DIRECTIONS FOR THIS TASK –
Set every entry down again, unchanged, picture-free.

-- MATERIAL SHOWN follows --

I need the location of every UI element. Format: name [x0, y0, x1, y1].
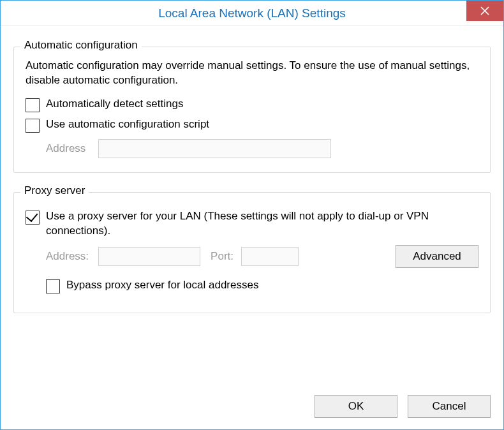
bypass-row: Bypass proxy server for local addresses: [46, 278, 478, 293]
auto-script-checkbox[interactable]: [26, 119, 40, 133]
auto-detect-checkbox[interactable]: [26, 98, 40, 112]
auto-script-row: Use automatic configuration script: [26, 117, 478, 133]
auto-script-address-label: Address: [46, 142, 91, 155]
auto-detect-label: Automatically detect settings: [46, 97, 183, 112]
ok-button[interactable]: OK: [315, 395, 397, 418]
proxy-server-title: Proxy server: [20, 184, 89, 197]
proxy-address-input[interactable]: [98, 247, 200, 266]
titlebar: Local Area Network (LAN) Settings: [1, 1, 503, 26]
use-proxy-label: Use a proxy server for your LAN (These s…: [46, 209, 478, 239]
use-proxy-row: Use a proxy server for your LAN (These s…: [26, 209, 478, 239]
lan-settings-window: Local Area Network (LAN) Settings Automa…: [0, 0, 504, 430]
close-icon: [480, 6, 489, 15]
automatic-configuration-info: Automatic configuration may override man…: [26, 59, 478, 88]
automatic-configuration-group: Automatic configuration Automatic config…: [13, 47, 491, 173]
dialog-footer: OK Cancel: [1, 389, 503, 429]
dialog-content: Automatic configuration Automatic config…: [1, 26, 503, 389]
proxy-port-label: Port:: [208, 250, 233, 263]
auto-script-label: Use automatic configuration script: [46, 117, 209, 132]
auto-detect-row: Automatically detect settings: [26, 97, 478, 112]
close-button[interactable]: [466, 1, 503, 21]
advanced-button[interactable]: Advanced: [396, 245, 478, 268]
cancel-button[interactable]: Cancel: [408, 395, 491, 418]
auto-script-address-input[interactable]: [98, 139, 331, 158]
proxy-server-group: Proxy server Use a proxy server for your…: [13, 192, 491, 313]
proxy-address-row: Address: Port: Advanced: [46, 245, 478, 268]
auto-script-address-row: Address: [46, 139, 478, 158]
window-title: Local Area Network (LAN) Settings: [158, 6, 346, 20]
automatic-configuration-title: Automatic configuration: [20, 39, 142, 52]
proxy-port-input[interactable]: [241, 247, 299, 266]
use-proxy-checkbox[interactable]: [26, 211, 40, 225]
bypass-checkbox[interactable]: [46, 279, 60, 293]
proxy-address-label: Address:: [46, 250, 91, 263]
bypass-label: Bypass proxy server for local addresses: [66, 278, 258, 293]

-- MATERIAL SHOWN concluded --

SOLUTION TO THE PROBLEM –
I need the location of every UI element. Format: name [x0, y0, x1, y1].
bypass-row: Bypass proxy server for local addresses: [46, 278, 478, 293]
auto-script-checkbox[interactable]: [26, 119, 40, 133]
auto-detect-checkbox[interactable]: [26, 98, 40, 112]
auto-script-row: Use automatic configuration script: [26, 117, 478, 133]
auto-script-address-label: Address: [46, 142, 91, 155]
auto-detect-label: Automatically detect settings: [46, 97, 183, 112]
ok-button[interactable]: OK: [315, 395, 397, 418]
proxy-server-title: Proxy server: [20, 184, 89, 197]
proxy-address-input[interactable]: [98, 247, 200, 266]
titlebar: Local Area Network (LAN) Settings: [1, 1, 503, 26]
use-proxy-label: Use a proxy server for your LAN (These s…: [46, 209, 478, 239]
use-proxy-row: Use a proxy server for your LAN (These s…: [26, 209, 478, 239]
lan-settings-window: Local Area Network (LAN) Settings Automa…: [0, 0, 504, 430]
close-icon: [480, 6, 489, 15]
automatic-configuration-info: Automatic configuration may override man…: [26, 59, 478, 88]
automatic-configuration-group: Automatic configuration Automatic config…: [13, 47, 491, 173]
dialog-footer: OK Cancel: [1, 389, 503, 429]
dialog-content: Automatic configuration Automatic config…: [1, 26, 503, 389]
proxy-port-label: Port:: [208, 250, 233, 263]
auto-script-label: Use automatic configuration script: [46, 117, 209, 132]
auto-detect-row: Automatically detect settings: [26, 97, 478, 112]
close-button[interactable]: [466, 1, 503, 21]
advanced-button[interactable]: Advanced: [396, 245, 478, 268]
cancel-button[interactable]: Cancel: [408, 395, 491, 418]
auto-script-address-input[interactable]: [98, 139, 331, 158]
proxy-server-group: Proxy server Use a proxy server for your…: [13, 192, 491, 313]
proxy-address-row: Address: Port: Advanced: [46, 245, 478, 268]
auto-script-address-row: Address: [46, 139, 478, 158]
window-title: Local Area Network (LAN) Settings: [158, 6, 346, 20]
automatic-configuration-title: Automatic configuration: [20, 39, 142, 52]
proxy-port-input[interactable]: [241, 247, 299, 266]
use-proxy-checkbox[interactable]: [26, 211, 40, 225]
bypass-checkbox[interactable]: [46, 279, 60, 293]
proxy-address-label: Address:: [46, 250, 91, 263]
bypass-label: Bypass proxy server for local addresses: [66, 278, 258, 293]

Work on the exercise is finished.